Stored data entries
<<<<

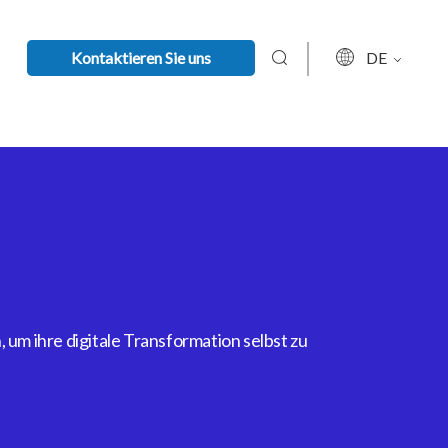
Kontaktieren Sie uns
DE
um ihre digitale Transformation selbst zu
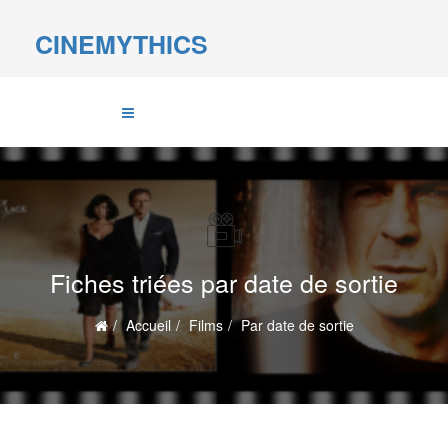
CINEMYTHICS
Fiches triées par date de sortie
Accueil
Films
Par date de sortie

>>>>
<<<<

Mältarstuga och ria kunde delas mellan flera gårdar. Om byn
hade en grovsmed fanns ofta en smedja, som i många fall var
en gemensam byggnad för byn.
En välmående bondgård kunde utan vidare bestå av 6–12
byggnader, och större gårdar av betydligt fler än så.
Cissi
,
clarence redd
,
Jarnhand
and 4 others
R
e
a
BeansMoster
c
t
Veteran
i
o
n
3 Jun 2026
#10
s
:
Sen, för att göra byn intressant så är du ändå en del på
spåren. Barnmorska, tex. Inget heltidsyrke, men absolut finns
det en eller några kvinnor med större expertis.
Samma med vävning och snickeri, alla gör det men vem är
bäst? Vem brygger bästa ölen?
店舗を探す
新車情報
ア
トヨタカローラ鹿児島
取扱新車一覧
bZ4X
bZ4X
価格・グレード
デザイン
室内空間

>>>>

- **Task item**: What is needed is the number of lines in the data that hold the word "date", and nothing more.

- **Answer below**: 2